Haley, on the contrary, has vowed to stay in the race for the duration.  How long is that? Probably as long as she has money. Big faux conservatives like the Kochs have been supporting her, as have Democratic activists like the egregious Reid Hoffman, who also bankrolled E. Jean Carroll’s preposterous defamation suit against Donald Trump. Which means that Haley’s army of consultants will be earnestly advising her to “stay the course” since once she closes up shop, their paychecks will stop.

The commentator Frank Miele, writing about “The Curious Case of Nikki Haley” at RealClearPolitics, suggests a couple additional reasons that Haley may choose to stay in the race, even though she has essentially no chance of grabbing the nomination.  For one thing, in order to qualify for the GOP debates, she had to pledge to support whomever the party finally settles upon as its nominee. “I affirm,” she said with the other debaters, “that if I do not win the 2024 Republican nomination for President of the United States, I will honor the will of the primary voters and support the Republican presidential nominee in order to save our country and beat Joe Biden.”

Will she honor that pledge?  Who knows.  But the longer she stays in the race, the longer she can postpone that day of reckoning.  And the longer she stays in the race, the longer she can tell herself that she is politically relevant.

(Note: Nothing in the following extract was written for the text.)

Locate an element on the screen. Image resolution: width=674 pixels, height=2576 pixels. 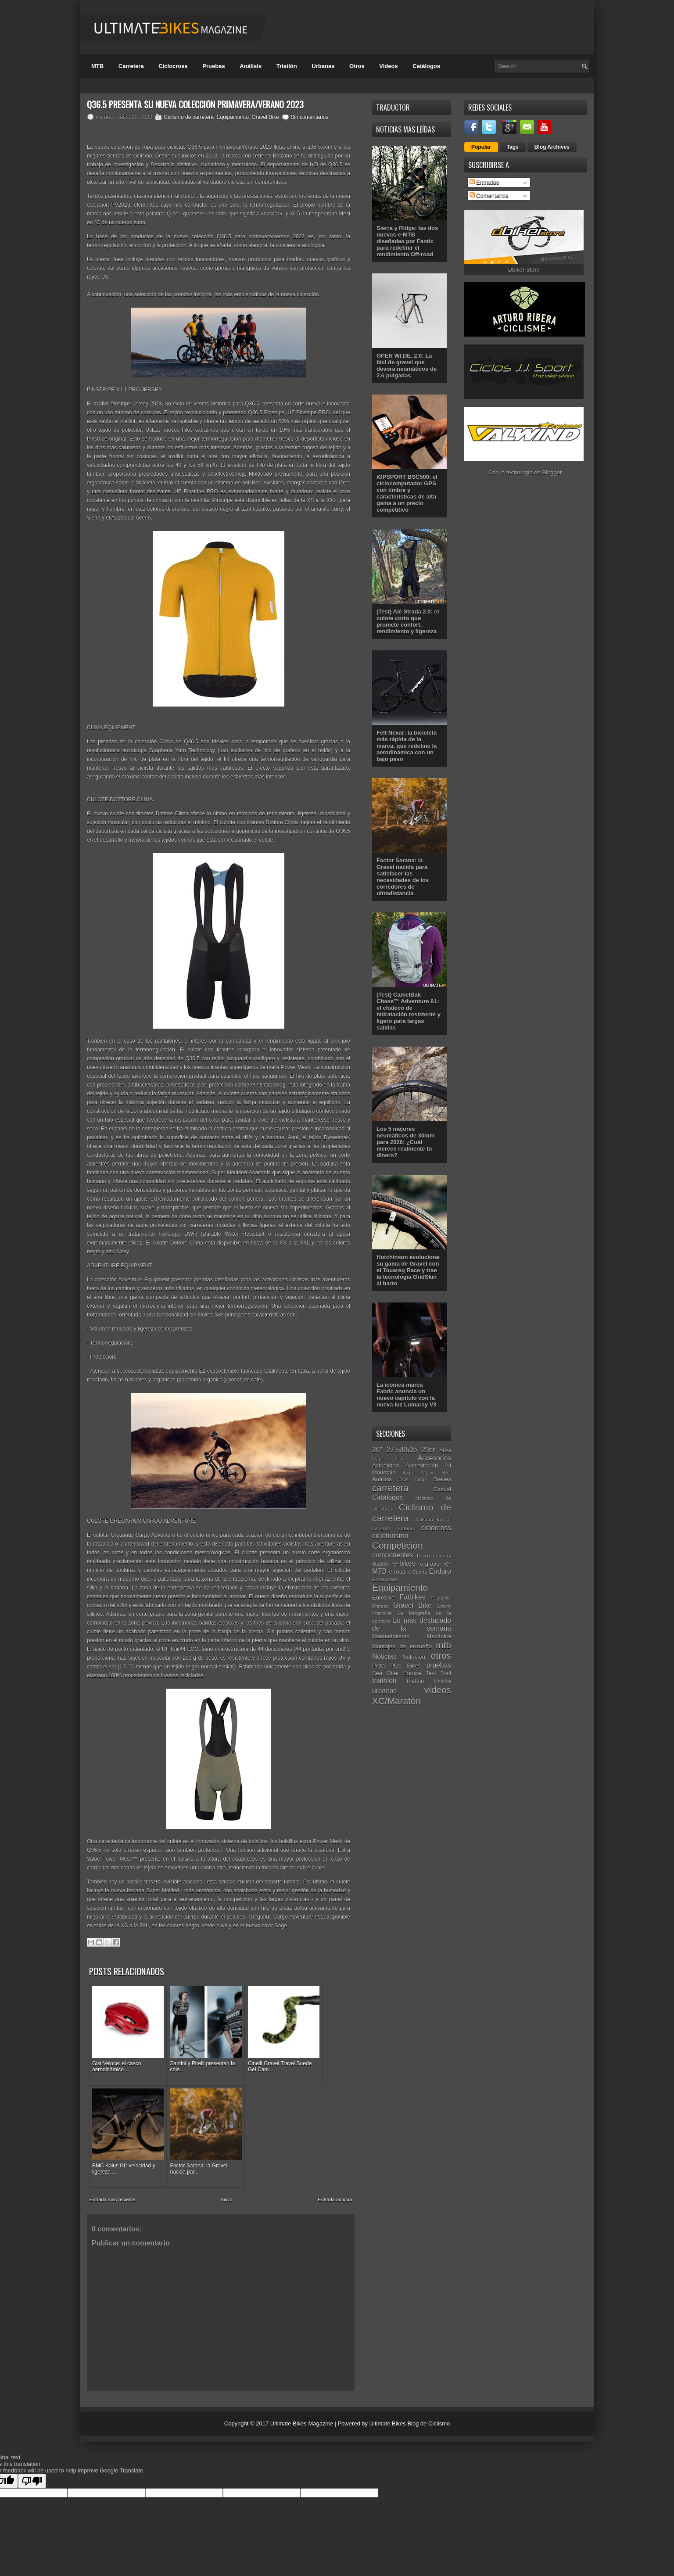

Miele’s column is quietly devastating.  He lists some of the many things Haley has lied about—charging that Trump plans a 10 percent across-the-board tax increase, for example—and he puts his finger on the larger political dynamics standing behind Haley, Inc.  She has become increasingly strident about her former boss—remember, she was once Trump’s ambassador to the United Nations—and the longer she persists with her campaign, the longer she can “say anything she wants about Trump, no matter how destructive, and justify it as the rough-and-tumble of politics.”

Haley’s name-calling and fabrications do not really harm Trump, though they provide fodder for the anti-Trump media.  And they give a pleasing frisson to donors, mostly Democrats, in fact or in effect, who are happy to keep writing checks not, as Miele notes, because they think it will help Haley—she is finished—but because they hope, mistakenly, that it will hurt Trump.

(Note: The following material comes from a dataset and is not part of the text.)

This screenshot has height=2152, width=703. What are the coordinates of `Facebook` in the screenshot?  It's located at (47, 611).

Indeed, Miele points out that, over the last couple of months, Haley has become increasingly hysterical and reckless.  We have, he says, been given a picture of Haley, who is “either a shameless narcissist or a purposeful saboteur who aims to destroy not just Trump but the very Republican Party that adores him.”  I would add that those alternatives are not mutually exclusive.  Miele raises the possibility that she is acting for some higher purpose than party loyalty.  But some people said that about disgraced former FBI director James “Higher Loyalty” Comey, too.  They were wrong about that shameless narcissist.

In any event, I think Miele is right.  The party ought to “spew [out Haley] before she does any further damage.” It’s almost, he says, “as though she’s become a stalking horse for Biden, trying out various lines of attack that might be useful for the current president against Trump in the fall campaign.”

Keep that in mind as the campaign unfolds. Who knows? Given Biden’s manifest infirmity and the lack of plausible alternative Democratic candidates, perhaps Haley will take the ultimate next step.  She has no chance of winning the GOP nomination. Miele notes that and remarks, “She might have a better chance of winning the Democratic nomination at this point.” He said that in jest. But given the surreal character of American politics at the moment, Haley’s defection would be a disgusting but not surprising contingency.